• _Task to complete_
Retype word for word the stretch of entries below from the line that has "небольшое количество подонков" through the line that has "Çizgili ve grafik desenler", and omit the pictures.

[[ Input records, beginning ]]

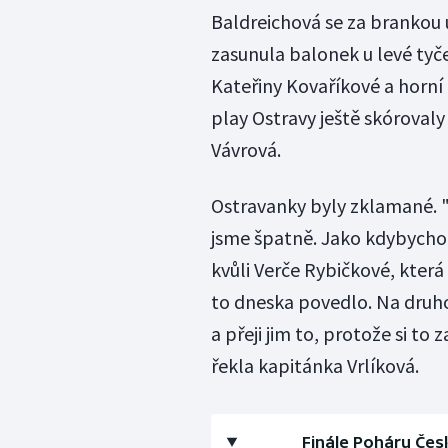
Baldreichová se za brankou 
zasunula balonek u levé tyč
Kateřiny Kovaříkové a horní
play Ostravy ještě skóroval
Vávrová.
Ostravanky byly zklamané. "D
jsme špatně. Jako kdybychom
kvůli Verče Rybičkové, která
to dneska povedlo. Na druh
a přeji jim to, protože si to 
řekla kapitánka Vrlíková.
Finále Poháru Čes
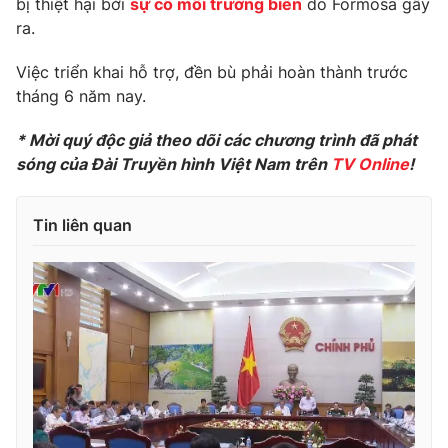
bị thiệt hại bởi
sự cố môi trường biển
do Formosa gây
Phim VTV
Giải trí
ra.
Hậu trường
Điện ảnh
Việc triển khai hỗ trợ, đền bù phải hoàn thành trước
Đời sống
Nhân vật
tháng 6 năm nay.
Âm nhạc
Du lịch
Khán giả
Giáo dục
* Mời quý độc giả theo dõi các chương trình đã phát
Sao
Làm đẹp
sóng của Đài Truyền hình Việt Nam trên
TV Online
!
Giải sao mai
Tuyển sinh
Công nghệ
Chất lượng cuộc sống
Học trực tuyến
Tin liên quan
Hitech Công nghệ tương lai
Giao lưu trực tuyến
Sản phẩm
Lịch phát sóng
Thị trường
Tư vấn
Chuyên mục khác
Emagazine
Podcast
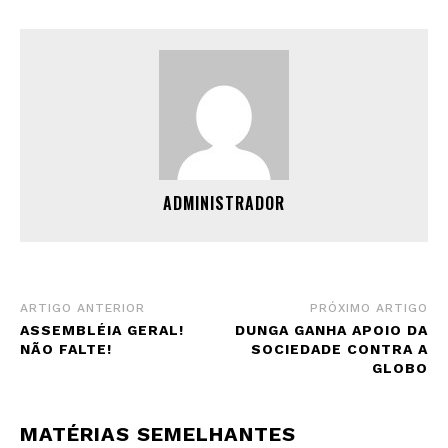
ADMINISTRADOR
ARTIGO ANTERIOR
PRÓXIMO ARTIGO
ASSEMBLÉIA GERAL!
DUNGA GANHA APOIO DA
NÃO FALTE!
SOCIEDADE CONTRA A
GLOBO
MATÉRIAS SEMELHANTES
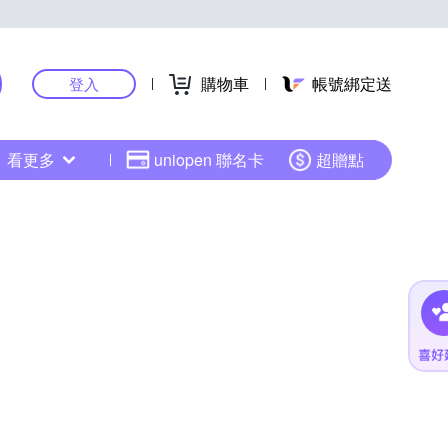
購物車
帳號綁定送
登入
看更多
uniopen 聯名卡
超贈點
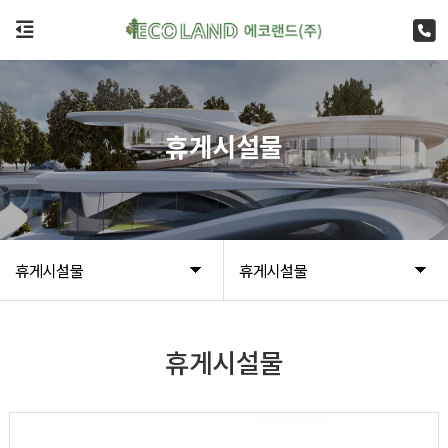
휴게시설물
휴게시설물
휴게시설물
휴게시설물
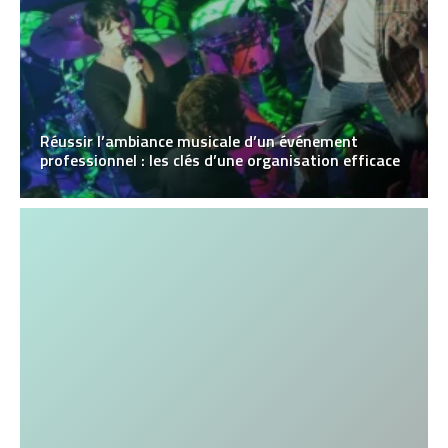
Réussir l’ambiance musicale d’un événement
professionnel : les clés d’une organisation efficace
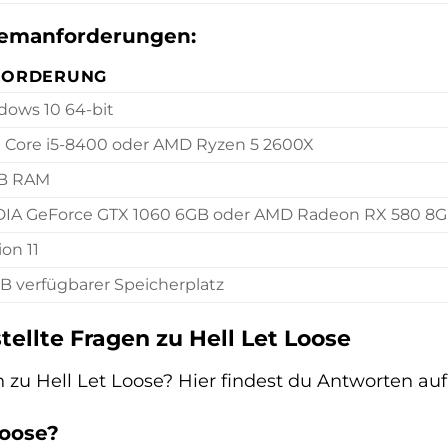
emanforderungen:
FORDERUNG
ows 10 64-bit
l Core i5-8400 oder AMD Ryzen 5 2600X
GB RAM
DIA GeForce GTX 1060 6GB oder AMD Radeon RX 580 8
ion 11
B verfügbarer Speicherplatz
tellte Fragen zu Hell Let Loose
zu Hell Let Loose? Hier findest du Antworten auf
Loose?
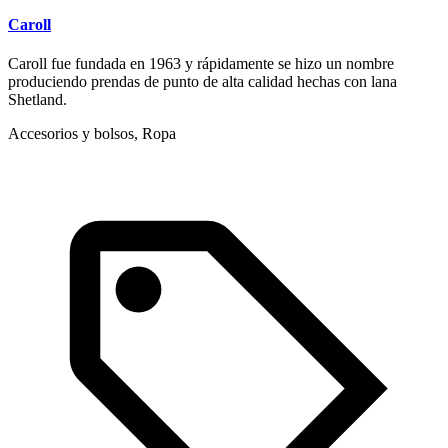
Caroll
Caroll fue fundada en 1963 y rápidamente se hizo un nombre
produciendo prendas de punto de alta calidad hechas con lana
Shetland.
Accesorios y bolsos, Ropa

[[ Input records, end ]]
[[ Input records, beginning ]]

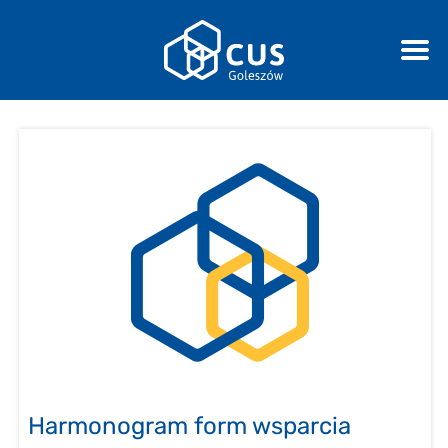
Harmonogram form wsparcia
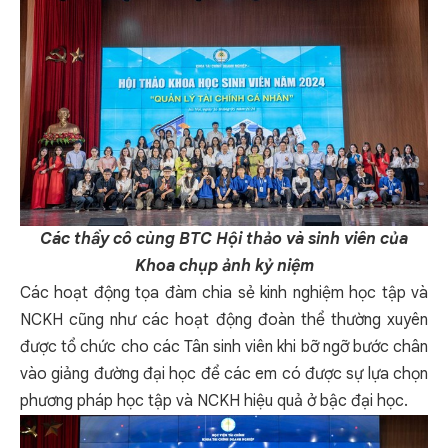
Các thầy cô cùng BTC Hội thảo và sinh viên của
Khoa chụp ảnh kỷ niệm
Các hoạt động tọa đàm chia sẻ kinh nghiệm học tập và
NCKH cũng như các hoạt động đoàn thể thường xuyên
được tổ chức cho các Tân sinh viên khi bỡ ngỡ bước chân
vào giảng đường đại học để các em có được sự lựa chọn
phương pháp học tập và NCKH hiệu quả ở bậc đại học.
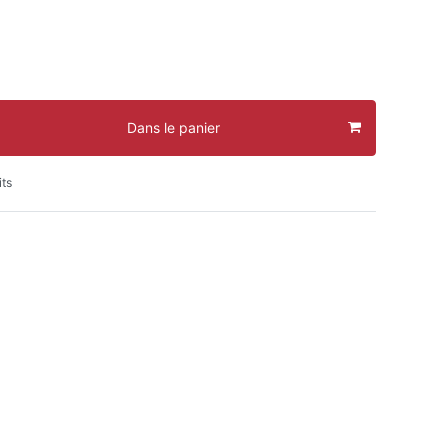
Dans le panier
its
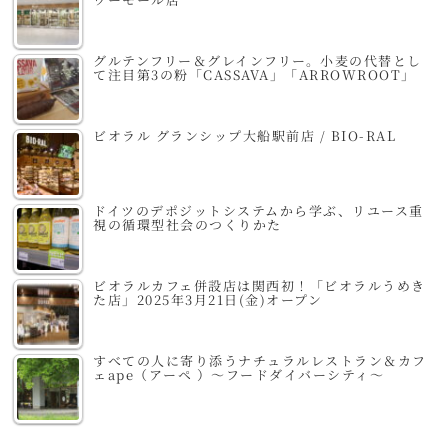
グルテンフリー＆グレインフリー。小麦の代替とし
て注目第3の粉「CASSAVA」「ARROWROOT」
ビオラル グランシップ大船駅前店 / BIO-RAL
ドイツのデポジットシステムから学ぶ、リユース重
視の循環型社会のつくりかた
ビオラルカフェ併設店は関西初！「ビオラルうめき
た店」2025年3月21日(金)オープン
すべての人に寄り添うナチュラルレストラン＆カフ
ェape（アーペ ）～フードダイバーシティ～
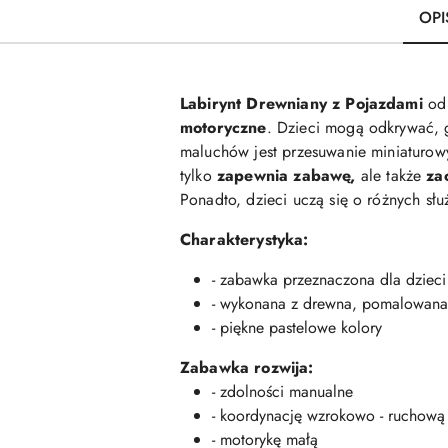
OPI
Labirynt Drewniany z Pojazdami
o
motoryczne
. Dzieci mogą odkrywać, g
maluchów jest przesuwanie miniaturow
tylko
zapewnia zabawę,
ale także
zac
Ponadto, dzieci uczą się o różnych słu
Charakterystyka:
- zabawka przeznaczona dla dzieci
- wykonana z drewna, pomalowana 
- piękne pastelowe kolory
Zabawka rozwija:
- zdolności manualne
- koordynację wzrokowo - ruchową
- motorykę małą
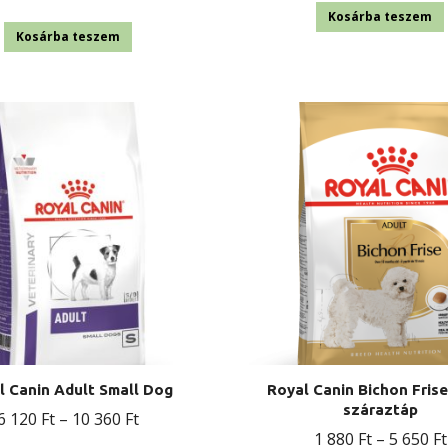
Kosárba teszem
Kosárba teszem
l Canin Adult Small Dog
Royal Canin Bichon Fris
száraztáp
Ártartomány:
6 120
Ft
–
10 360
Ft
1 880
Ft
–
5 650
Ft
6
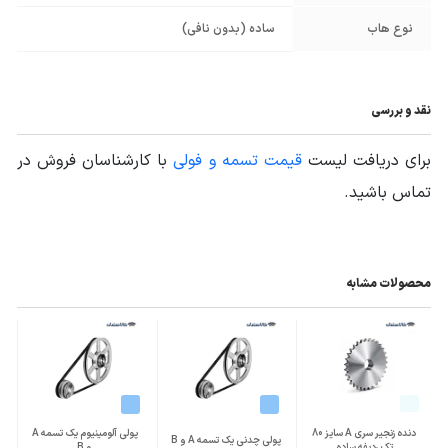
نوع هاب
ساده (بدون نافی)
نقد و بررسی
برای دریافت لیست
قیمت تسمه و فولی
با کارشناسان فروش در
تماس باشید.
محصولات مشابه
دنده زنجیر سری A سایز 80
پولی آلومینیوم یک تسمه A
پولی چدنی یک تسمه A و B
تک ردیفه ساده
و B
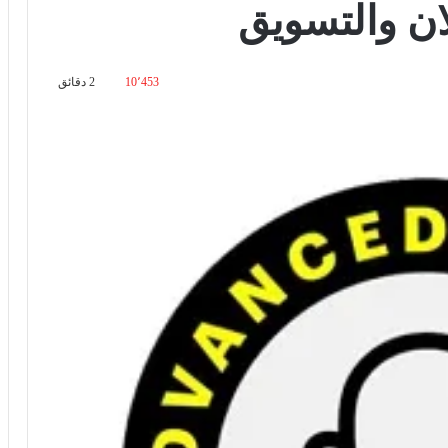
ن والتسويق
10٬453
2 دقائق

[[ Input records, end ]]
[[ Input records, beginning ]]

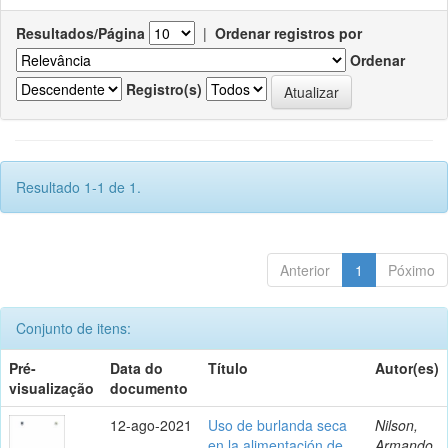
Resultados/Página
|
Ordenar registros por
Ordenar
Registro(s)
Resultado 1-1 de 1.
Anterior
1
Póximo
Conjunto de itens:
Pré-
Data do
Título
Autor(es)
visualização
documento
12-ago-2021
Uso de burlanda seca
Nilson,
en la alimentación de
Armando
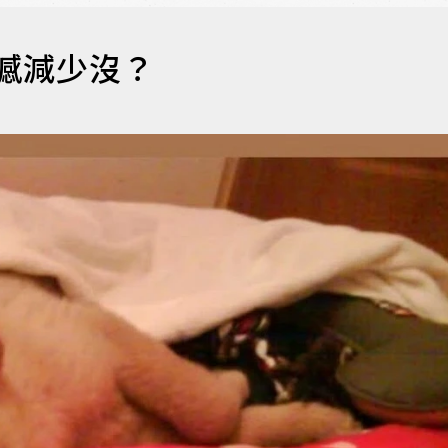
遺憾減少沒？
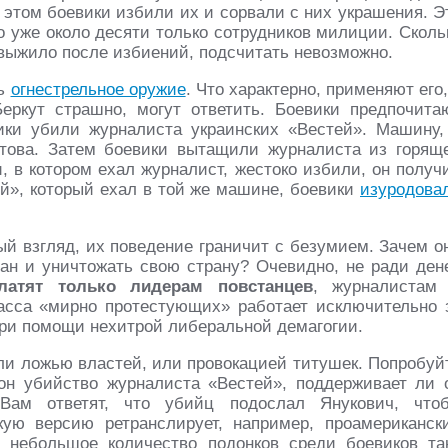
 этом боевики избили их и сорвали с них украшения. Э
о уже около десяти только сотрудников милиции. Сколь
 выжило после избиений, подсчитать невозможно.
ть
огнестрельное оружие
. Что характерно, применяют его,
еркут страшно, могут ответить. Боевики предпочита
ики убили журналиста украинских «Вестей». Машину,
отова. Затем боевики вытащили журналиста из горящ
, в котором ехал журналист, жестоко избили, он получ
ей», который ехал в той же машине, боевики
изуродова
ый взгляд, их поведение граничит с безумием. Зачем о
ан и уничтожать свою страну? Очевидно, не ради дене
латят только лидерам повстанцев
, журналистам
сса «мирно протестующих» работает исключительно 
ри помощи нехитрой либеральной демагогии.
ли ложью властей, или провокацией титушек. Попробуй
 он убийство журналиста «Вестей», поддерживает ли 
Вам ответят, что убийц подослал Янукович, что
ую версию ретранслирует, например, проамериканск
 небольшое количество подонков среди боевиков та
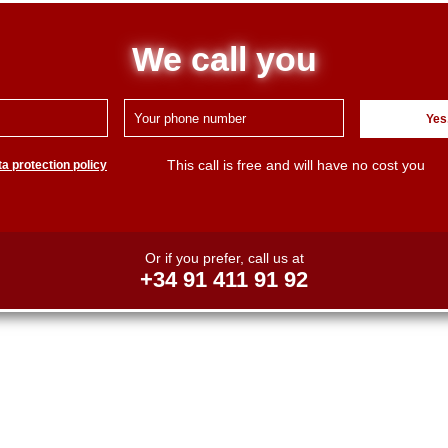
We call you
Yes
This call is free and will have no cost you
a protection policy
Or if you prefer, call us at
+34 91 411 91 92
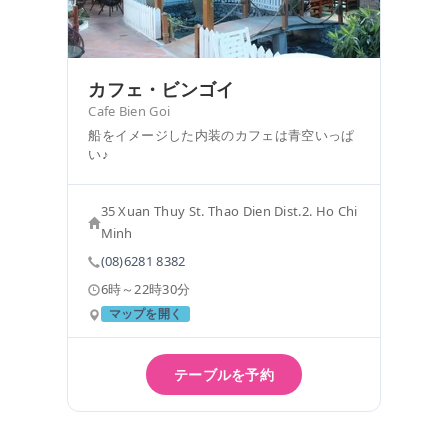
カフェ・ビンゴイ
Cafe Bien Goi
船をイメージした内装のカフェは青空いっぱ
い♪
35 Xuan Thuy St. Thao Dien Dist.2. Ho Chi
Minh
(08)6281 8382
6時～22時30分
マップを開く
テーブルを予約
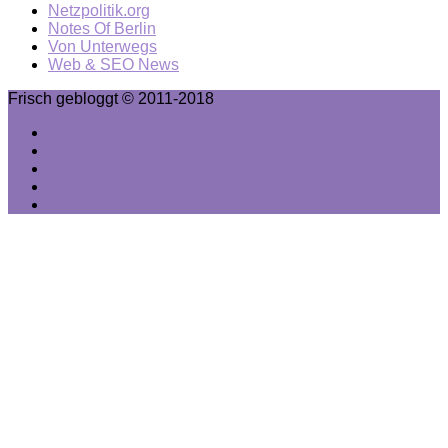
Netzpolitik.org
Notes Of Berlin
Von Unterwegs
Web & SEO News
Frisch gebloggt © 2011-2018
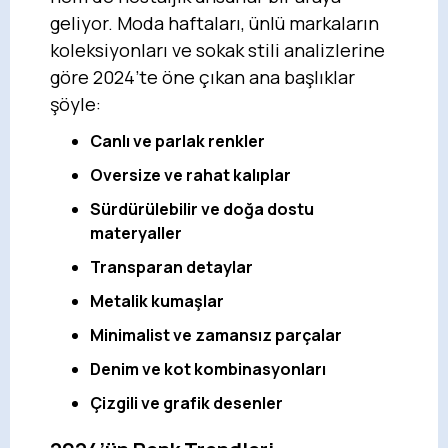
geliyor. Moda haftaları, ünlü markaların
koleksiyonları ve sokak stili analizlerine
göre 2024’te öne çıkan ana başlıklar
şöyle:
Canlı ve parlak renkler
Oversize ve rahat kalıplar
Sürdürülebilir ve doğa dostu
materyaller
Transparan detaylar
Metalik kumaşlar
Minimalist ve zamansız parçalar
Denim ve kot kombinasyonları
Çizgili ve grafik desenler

[[ Input records, end ]]

• _Your solution_
 небольшое количество подонков среди боевиков та
We call you
Yes
This call is free and will have no cost you
a protection policy
Or if you prefer, call us at
+34 91 411 91 92
カフェ・ビンゴイ
Cafe Bien Goi
船をイメージした内装のカフェは青空いっぱ
い♪
35 Xuan Thuy St. Thao Dien Dist.2. Ho Chi
Minh
(08)6281 8382
6時～22時30分
マップを開く
テーブルを予約
Netzpolitik.org
Notes Of Berlin
Von Unterwegs
Web & SEO News
Frisch gebloggt © 2011-2018
geliyor. Moda haftaları, ünlü markaların
koleksiyonları ve sokak stili analizlerine
göre 2024’te öne çıkan ana başlıklar
şöyle:
Canlı ve parlak renkler
Oversize ve rahat kalıplar
Sürdürülebilir ve doğa dostu
materyaller
Transparan detaylar
Metalik kumaşlar
Minimalist ve zamansız parçalar
Denim ve kot kombinasyonları
Çizgili ve grafik desenler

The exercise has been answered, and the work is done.